Without which this circuit MAY work, in fact there are many without: IC1, R1, 2, 3, 4, 5, 8, C1, 2, 3, 4, 5, 7, 8,
Explanations for the scheme:
The minus is common, it goes from the USB input to the converter board. The pluses from the batteries go to the switch, from it there is already one output to the switch (SA1), and from it to the converter. Also, the plus goes to the voltmeter (PV1), through the resistor to the indicator cathode and to the anodes of the LEDs (a separate resistor for each LED). Charging is carried out after a voltage of 8 to 25 volts is applied to the USB input, and also after pressing the button (SB1), the LED (D1) lights up after the voltage for charging is applied (you can control the charging process using a PV1 voltmeter).

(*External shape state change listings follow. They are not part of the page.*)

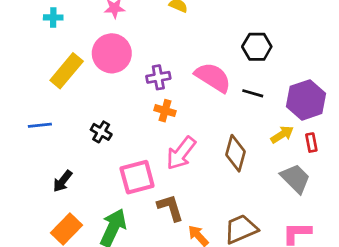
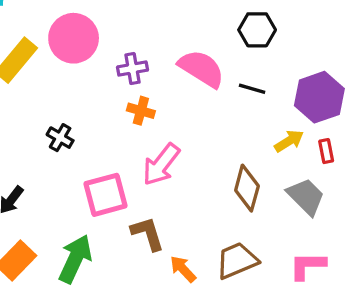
brown diamond: (236, 153) -> (247, 188), moved

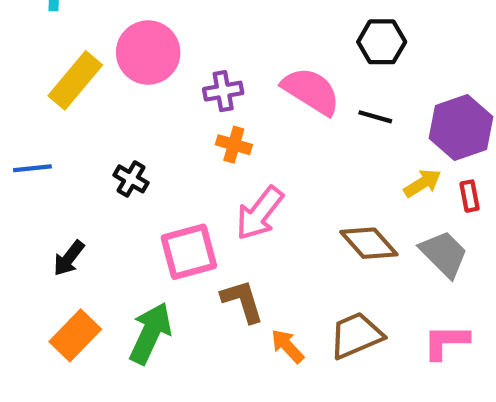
brown diamond: (247, 188) -> (369, 243), turned -57

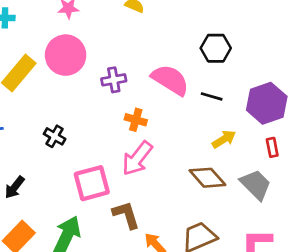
orange cross: (234, 145) -> (136, 120), moved
yellow arrow: (422, 183) -> (224, 139), moved

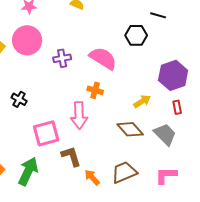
black line: (212, 96) -> (158, 15), moved
orange cross: (136, 120) -> (95, 90), moved
pink arrow: (137, 158) -> (79, 115), turned -40

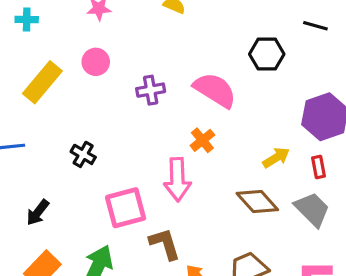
black line: (158, 15) -> (315, 26), moved
pink circle: (27, 40) -> (96, 62), size x0.6
orange cross: (95, 90) -> (202, 140), turned 35
red rectangle: (177, 107) -> (319, 167), moved

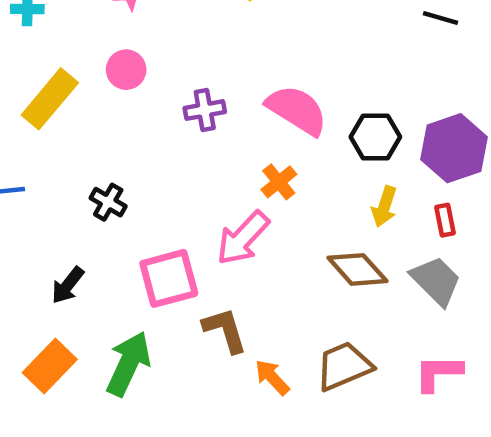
black hexagon: (267, 54) -> (375, 137), moved
yellow arrow: (276, 158) -> (384, 207), turned 140
pink arrow: (177, 180) -> (243, 238), turned 45
black arrow: (38, 212) -> (68, 285), moved

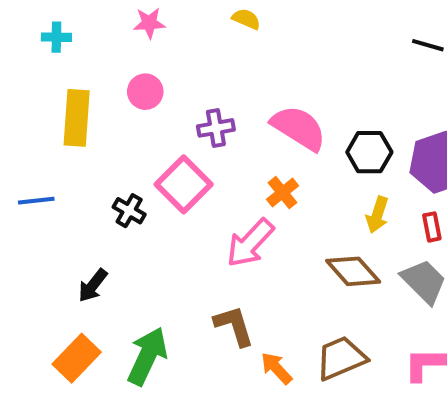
yellow rectangle: (50, 99) -> (77, 118), turned -36
pink square: (169, 278) -> (184, 184), moved, turned -30

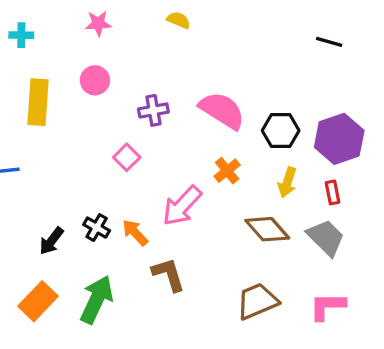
pink square: (184, 184) -> (127, 157), size x0.6
orange cross: (283, 193) -> (227, 171), moved
black cross: (129, 211) -> (97, 228), moved
orange arrow: (276, 368) -> (135, 233), moved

Switching between the main and spare batteries is carried out using the switch (SA1), then the power plus goes to the switch (SA2) (through the SA3 switch) of the HV generator, the neon lamp (HL2) is inside the switch. Further, the power outputs go to the block of capacitors and the master oscillator, built on a multivibrator (VT3, 4. C9, 10. R9, 10, 11, 12), the KT817B transistors can be replaced with any other analogues, from which the pulses go to the base and gate of the transistors (VT1, VT2), transistors can use less or more powerful counterparts. Field and bipolar transistors are used here, this is done in order to reduce consumption. After the transformer, high voltage is supplied to the group of anode segments of the vacuum luminescent indicator, and then to the BB output.
Consumption (like a flashlight): in 1 minute, the circuit discharges the battery by 0.04 V. (40 millivolts.). If the generator runs for 25 minutes, then it will be discharged by 1 volt (25 * 0.04).